Work item
Tally up the lines below that include the word "ตารางข". Answer with the number alone.

Source material
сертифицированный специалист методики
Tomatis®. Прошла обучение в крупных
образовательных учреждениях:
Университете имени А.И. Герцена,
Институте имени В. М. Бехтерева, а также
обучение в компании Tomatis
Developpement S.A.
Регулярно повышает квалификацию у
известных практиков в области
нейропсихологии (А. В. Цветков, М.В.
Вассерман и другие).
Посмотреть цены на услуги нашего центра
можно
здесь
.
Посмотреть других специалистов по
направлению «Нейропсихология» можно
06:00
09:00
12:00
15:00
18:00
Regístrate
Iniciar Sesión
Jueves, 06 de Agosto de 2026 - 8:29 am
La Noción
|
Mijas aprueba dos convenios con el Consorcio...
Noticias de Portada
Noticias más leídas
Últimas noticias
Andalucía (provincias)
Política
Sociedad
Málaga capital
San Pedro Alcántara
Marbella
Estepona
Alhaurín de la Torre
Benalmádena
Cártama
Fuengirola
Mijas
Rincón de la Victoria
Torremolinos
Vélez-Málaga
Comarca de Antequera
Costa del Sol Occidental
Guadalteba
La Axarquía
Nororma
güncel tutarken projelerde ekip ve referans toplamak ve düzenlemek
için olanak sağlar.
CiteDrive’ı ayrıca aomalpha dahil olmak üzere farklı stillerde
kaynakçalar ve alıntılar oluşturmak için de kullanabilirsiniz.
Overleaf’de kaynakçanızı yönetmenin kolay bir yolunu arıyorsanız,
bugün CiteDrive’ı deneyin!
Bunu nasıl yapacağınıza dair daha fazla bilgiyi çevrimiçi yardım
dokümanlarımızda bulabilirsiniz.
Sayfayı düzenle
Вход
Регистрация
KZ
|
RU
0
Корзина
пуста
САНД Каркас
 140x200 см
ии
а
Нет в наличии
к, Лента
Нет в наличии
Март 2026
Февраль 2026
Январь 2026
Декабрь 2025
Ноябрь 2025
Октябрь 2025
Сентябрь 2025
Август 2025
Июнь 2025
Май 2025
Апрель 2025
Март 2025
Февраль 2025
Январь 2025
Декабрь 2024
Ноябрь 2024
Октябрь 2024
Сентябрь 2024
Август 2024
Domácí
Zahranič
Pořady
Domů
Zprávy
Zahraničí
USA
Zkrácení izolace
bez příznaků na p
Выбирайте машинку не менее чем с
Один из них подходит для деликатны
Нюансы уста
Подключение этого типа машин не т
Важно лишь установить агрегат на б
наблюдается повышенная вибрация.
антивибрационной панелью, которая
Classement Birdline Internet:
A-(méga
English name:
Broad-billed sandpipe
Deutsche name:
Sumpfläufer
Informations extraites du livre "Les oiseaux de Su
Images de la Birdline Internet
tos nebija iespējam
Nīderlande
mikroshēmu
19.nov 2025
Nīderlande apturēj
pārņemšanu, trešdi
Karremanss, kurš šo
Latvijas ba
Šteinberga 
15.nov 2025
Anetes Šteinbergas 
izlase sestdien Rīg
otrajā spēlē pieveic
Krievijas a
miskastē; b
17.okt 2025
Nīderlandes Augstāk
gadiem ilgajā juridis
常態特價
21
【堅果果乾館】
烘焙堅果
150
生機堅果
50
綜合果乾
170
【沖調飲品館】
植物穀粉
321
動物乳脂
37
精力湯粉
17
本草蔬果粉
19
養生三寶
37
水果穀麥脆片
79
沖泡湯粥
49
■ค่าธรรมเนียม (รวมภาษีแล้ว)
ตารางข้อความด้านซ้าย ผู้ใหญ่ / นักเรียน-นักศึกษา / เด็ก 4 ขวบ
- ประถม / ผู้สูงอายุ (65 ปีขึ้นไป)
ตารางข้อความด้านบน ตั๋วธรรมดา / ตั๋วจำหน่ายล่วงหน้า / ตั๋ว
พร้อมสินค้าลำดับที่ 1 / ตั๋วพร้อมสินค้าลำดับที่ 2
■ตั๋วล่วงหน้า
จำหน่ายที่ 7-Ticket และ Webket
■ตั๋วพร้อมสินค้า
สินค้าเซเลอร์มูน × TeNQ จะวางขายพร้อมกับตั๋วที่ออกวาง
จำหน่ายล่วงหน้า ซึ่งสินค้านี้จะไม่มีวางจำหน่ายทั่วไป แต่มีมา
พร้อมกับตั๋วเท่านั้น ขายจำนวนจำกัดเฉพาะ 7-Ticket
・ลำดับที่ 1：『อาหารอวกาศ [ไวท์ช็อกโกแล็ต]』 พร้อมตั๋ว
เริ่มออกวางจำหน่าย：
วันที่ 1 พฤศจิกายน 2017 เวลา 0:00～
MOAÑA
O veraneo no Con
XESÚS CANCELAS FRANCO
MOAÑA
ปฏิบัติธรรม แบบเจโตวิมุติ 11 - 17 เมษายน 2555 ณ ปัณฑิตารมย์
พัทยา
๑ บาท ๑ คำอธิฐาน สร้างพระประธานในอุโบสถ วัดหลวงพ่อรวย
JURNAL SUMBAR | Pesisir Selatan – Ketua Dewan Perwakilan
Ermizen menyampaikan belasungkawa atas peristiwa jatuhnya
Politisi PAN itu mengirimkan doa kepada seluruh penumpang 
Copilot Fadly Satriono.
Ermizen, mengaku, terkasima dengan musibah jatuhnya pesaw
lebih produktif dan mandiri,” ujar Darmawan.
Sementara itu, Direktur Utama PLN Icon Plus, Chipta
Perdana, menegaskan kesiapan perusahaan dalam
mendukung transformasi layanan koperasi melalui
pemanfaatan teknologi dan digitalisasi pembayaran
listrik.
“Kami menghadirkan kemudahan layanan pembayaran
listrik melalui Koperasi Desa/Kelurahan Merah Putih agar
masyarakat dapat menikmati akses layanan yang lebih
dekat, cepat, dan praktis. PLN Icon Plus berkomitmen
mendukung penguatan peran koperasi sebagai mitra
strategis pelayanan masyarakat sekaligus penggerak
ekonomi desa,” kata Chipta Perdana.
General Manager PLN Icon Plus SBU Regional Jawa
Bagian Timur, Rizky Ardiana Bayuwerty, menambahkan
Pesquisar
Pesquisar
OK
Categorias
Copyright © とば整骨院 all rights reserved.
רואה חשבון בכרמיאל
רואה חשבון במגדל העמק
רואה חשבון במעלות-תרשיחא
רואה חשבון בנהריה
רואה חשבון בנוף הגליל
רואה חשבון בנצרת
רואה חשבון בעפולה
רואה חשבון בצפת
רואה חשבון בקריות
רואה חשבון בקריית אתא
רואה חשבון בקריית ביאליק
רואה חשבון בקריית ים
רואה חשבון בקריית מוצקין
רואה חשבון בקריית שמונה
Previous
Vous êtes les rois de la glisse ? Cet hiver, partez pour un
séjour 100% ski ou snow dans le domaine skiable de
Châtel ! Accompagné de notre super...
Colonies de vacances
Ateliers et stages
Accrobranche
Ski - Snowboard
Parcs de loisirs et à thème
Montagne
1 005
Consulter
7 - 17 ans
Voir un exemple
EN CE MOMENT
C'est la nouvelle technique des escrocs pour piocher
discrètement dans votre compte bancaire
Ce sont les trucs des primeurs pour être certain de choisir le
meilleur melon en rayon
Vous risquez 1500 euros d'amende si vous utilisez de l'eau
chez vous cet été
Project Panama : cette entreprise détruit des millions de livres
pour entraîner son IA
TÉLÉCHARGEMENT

The answer
2